«¡Te amo!», exclamó mi papá cuando cerré la puerta del auto y entré a la escuela. Estaba en sexto grado, y durante meses, casi la misma escena se había repetido todas las mañanas. Cuando llegábamos, Papá decía: «¡Que tengas un hermoso día! ¡Te amo!», y lo único que yo le contestaba era: «Adiós». No era por enojo ni desprecio; simplemente, estaba tan envuelta en mis cosas que no le prestaba atención. Sin embargo, su amor perduraba inalterable.
El amor de Dios es así… y más. La palabra hebrea que expresa esta clase de amor perdurable es hesed.
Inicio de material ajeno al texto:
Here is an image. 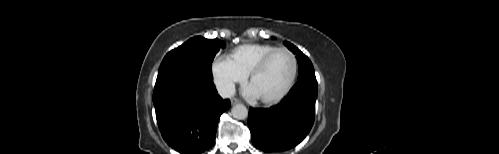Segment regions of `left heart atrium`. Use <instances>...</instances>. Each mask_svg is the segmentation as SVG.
Here are the masks:
<instances>
[{"instance_id":"39dd6f15","label":"left heart atrium","mask_w":499,"mask_h":154,"mask_svg":"<svg viewBox=\"0 0 499 154\" xmlns=\"http://www.w3.org/2000/svg\"><path fill=\"white\" fill-rule=\"evenodd\" d=\"M243 95L249 99L259 98L251 84H249L243 88Z\"/></svg>"}]
</instances>
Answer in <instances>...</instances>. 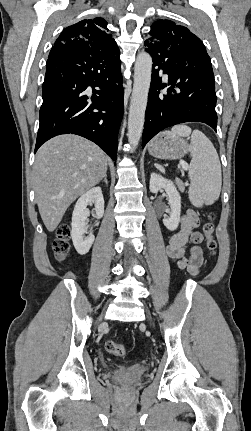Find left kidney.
Returning a JSON list of instances; mask_svg holds the SVG:
<instances>
[{
	"mask_svg": "<svg viewBox=\"0 0 251 431\" xmlns=\"http://www.w3.org/2000/svg\"><path fill=\"white\" fill-rule=\"evenodd\" d=\"M149 189L152 193H157L161 189L166 191L171 212L169 218L163 219V224L170 231L176 230L180 222L181 196L177 191L175 184L171 180H168L159 174L152 173Z\"/></svg>",
	"mask_w": 251,
	"mask_h": 431,
	"instance_id": "left-kidney-1",
	"label": "left kidney"
}]
</instances>
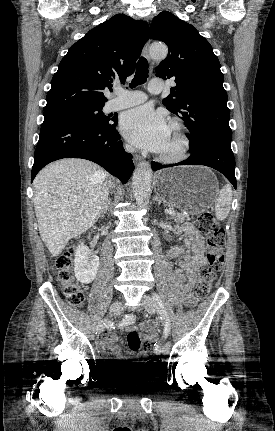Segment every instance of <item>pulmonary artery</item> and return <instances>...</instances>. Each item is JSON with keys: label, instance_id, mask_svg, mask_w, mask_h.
Segmentation results:
<instances>
[{"label": "pulmonary artery", "instance_id": "pulmonary-artery-1", "mask_svg": "<svg viewBox=\"0 0 275 431\" xmlns=\"http://www.w3.org/2000/svg\"><path fill=\"white\" fill-rule=\"evenodd\" d=\"M162 82L158 79L150 81L148 91L152 94H158L162 91ZM116 97L110 100L107 104V110L115 111L128 108L144 102L147 99L145 93L141 91H127L121 88L116 89Z\"/></svg>", "mask_w": 275, "mask_h": 431}]
</instances>
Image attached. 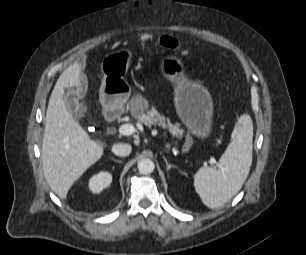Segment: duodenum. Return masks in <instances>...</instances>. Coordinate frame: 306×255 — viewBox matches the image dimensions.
Here are the masks:
<instances>
[{
	"mask_svg": "<svg viewBox=\"0 0 306 255\" xmlns=\"http://www.w3.org/2000/svg\"><path fill=\"white\" fill-rule=\"evenodd\" d=\"M107 116H108V119L110 121H113L116 118V112L115 111H109Z\"/></svg>",
	"mask_w": 306,
	"mask_h": 255,
	"instance_id": "410a0bca",
	"label": "duodenum"
}]
</instances>
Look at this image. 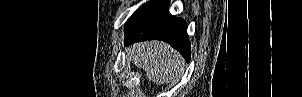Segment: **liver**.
Returning a JSON list of instances; mask_svg holds the SVG:
<instances>
[{"label":"liver","instance_id":"liver-1","mask_svg":"<svg viewBox=\"0 0 302 97\" xmlns=\"http://www.w3.org/2000/svg\"><path fill=\"white\" fill-rule=\"evenodd\" d=\"M129 52V59L145 71L149 82L164 85L182 72V56L167 43L153 40L141 42L132 45Z\"/></svg>","mask_w":302,"mask_h":97}]
</instances>
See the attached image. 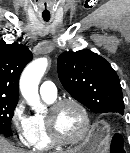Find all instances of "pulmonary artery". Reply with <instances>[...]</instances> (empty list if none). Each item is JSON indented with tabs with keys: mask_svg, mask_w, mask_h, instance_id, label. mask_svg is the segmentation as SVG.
<instances>
[{
	"mask_svg": "<svg viewBox=\"0 0 130 153\" xmlns=\"http://www.w3.org/2000/svg\"><path fill=\"white\" fill-rule=\"evenodd\" d=\"M40 94L44 97L55 99L57 97V88L52 81L46 80L40 86Z\"/></svg>",
	"mask_w": 130,
	"mask_h": 153,
	"instance_id": "obj_1",
	"label": "pulmonary artery"
}]
</instances>
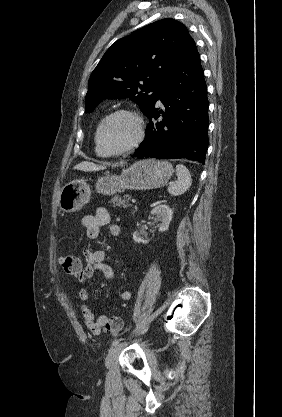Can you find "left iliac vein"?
I'll list each match as a JSON object with an SVG mask.
<instances>
[{
    "label": "left iliac vein",
    "mask_w": 282,
    "mask_h": 417,
    "mask_svg": "<svg viewBox=\"0 0 282 417\" xmlns=\"http://www.w3.org/2000/svg\"><path fill=\"white\" fill-rule=\"evenodd\" d=\"M126 345V342L120 343L108 352L105 359V366L107 368H110L114 364L115 360L118 358L119 354L125 348Z\"/></svg>",
    "instance_id": "left-iliac-vein-1"
}]
</instances>
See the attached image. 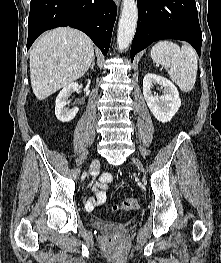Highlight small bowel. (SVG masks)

Se usa una y otra vez en el Antiguo Testamento, ¡y 26 veces en el Salmo 136! Ninguna palabra moderna puede transmitir su significado pleno, y se traduce «bondad», «misericordia» o «lealtad». Hesed es un amor basado en un compromiso pactado, que es leal y fiel. Aunque el pueblo de Dios había pecado, Él seguía amándolo fielmente. El amor perdurable es parte integral del carácter de Dios (Éxodo 34:6).
Cuando era niña, solía dar por sentado el amor de mi padre. Ahora, a veces, hago lo mismo con el amor de mi Padre celestial. Me olvido de escucharlo y responder. Olvido ser agradecida. Aun así, sé que su amor por mí permanece firme, lo cual brinda un fundamento seguro a toda mi vida.